[Saved data entries]
<<<<

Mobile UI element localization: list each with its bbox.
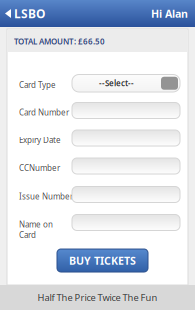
staticText: Issue Number: [19, 191, 73, 202]
staticText: CCNumber: [19, 162, 60, 173]
staticText: Name on Card: [19, 219, 53, 240]
staticText: Card Type: [19, 80, 56, 90]
staticText: Hi Alan: [151, 6, 188, 21]
staticText: BUY TICKETS: [69, 253, 136, 268]
staticText: TOTAL AMOUNT: £66.50: [14, 36, 105, 47]
button[interactable]: Hi Alan: [142, 0, 195, 27]
button[interactable]: --Select--: [72, 74, 180, 92]
staticText: --Select--: [99, 78, 134, 88]
staticText: Card Number: [19, 107, 69, 118]
button[interactable]: BUY TICKETS: [57, 249, 148, 272]
staticText: Expiry Date: [19, 134, 61, 145]
staticText: Half The Price Twice The Fun: [38, 291, 158, 304]
button[interactable]: LSBO: [0, 0, 51, 27]
staticText: LSBO: [14, 6, 45, 21]
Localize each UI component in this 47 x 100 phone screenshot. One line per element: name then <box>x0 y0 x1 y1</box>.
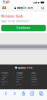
staticText: Blog <box>16 81 20 83</box>
button[interactable]: Reload <box>40 5 46 11</box>
button[interactable]: Company <box>16 72 31 74</box>
staticText: Security <box>31 83 37 85</box>
button[interactable]: Contact <box>16 83 31 85</box>
staticText: Pricing <box>2 76 7 78</box>
button[interactable]: Product <box>2 72 16 74</box>
staticText: Cookies <box>31 79 37 80</box>
staticText: Contact <box>16 83 22 85</box>
button[interactable]: Blog <box>16 81 31 83</box>
button[interactable]: Page settings <box>1 5 7 11</box>
staticText: Status <box>2 83 6 85</box>
button[interactable]: Cookies <box>31 79 45 80</box>
staticText: Company <box>16 72 24 74</box>
staticText: Privacy <box>31 74 37 76</box>
staticText: Docs <box>2 79 6 80</box>
staticText: About us <box>16 74 22 76</box>
button[interactable]: Legal <box>31 72 45 74</box>
button[interactable]: Terms <box>31 76 45 78</box>
staticText: Features <box>2 74 9 76</box>
staticText: Careers <box>16 76 24 78</box>
staticText: Continue <box>16 26 30 30</box>
button[interactable]: Pricing <box>2 76 16 78</box>
button[interactable]: Share <box>19 90 28 98</box>
button[interactable]: Licence <box>31 81 45 83</box>
button[interactable]: About us <box>16 74 31 76</box>
button[interactable]: Bookmarks <box>28 90 37 98</box>
button[interactable]: Continue <box>1 25 46 31</box>
button[interactable]: Careers <box>16 76 31 78</box>
button[interactable]: Status <box>2 83 16 85</box>
staticText: 9:41 <box>3 1 10 4</box>
staticText: LOGOTYPE <box>18 66 32 69</box>
button[interactable]: Docs <box>2 79 16 80</box>
button[interactable]: Press <box>16 79 31 80</box>
staticText: Welcome back <box>1 15 23 18</box>
staticText: Legal <box>31 72 35 74</box>
staticText: Sign in to continue <box>1 19 29 23</box>
button[interactable]: Back <box>2 90 10 98</box>
button[interactable]: Features <box>2 74 16 76</box>
staticText: Licence <box>31 81 37 83</box>
button[interactable]: Forward <box>10 90 19 98</box>
staticText: AA <box>2 6 6 10</box>
staticText: Support <box>2 81 8 83</box>
button[interactable]: Support <box>2 81 16 83</box>
staticText: example.com <box>17 6 33 10</box>
staticText: Press <box>16 79 22 80</box>
staticText: Product <box>2 72 9 74</box>
button[interactable]: Privacy <box>31 74 45 76</box>
button[interactable]: Security <box>31 83 45 85</box>
staticText: Terms <box>31 76 36 78</box>
button[interactable]: Tabs <box>37 90 46 98</box>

>>>>

--- EXERCISE DESCRIPTION ---
The answer should be a number alone: how many lines of the entries hold the word "Product"?

--- EXERCISE OUTPUT ---
2